Microsoft is on the verge of overtaking Apple as the most valuable stock

Microsoft is on the verge of overtaking Apple as the most valuable stock

While Apple’s stock value has seen a significant decline this year, Microsoft has seen its stock rally upwards mostly. As of writing this article, Apple’s market value stands at $2.866 trillion, slightly ahead of Microsoft’s $2.837 trillion

In the latest market developments, Apple is grappling with a decline in its stock value, raising concerns about the company’s position as the world’s most valuable, with Microsoft on the verge of overtaking.

The dip is attributed to worries surrounding iPhone sales, reflecting a 4 per cent drop in Apple’s shares since the beginning of 2024, following an impressive 48 per cent surge the previous year. In contrast, Microsoft has experienced a 2 per cent increase year-to-date, building on a substantial 57 per cent gain in 2023.

On Wednesday, Apple’s stock slipped by 0.4 per cent, while Microsoft saw a 1.6 per cent rise, further narrowing the gap between the two tech giants. As of now, Apple’s market value stands at $2.866 trillion, slightly ahead of Microsoft’s $2.837 trillion.


The decline is a notable shift from Apple’s peak market capitalization of $3.081 trillion on December 14, while Microsoft reached a high of $2.844 trillion on November 28.

Adding to the concerns, Jefferies analysts reported a 30 per cent drop in iPhone sales in China during the first week of 2024, signalling heightened competition from local rivals such as Huawei.

Despite the upcoming launch of Apple’s Vision Pro mixed-reality headset on February 2, touted as the company’s most significant product release since the iPhone in 2007, UBS analysts anticipate minimal impact on Apple’s earnings per share for 2024.

This is not the first time Microsoft has threatened Apple’s dominance, having briefly surpassed it as the most valuable company several times since 2018, notably in 2021 during the supply chain disruptions caused by the COVID-19 pandemic.

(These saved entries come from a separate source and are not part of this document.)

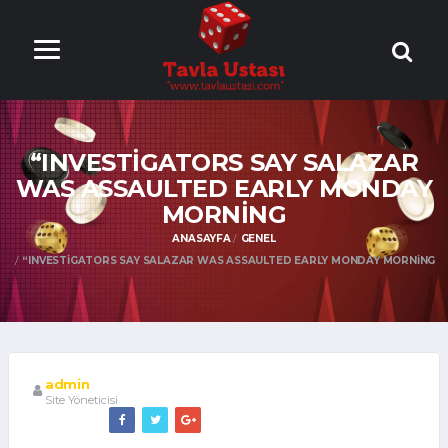
ONLİNE TAVLA
OYNA
“INVESTIGATORS SAY SALAZAR
WAS ASSAULTED EARLY MONDAY
MORNING
ANASAYFA
GENEL
“INVESTIGATORS SAY SALAZAR WAS ASSAULTED EARLY MONDAY MORNING
admin
Site Yöneticisi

Analysts are expressing concerns about the relatively high valuation of both tech stocks based on their price-to-earnings ratios. Apple’s forward PE of 28 exceeds its 10-year average of 19, while Microsoft is trading at around 31 times forward earnings, surpassing its 10-year average of 24, according to LSEG data.

In its November quarterly report, Apple fell short of Wall Street expectations for the holiday quarter, primarily due to weak demand for iPads and wearables. Analysts predict a modest 0.7 per cent increase in revenue to $117.9 billion for the December quarter, marking Apple’s first year-on-year revenue growth in four quarters. The company is set to announce its results on February 1.

Meanwhile, analysts anticipate Microsoft to report a 16 per cent rise in revenue to $61.1 billion in the coming weeks, fueled by continued growth in its cloud business.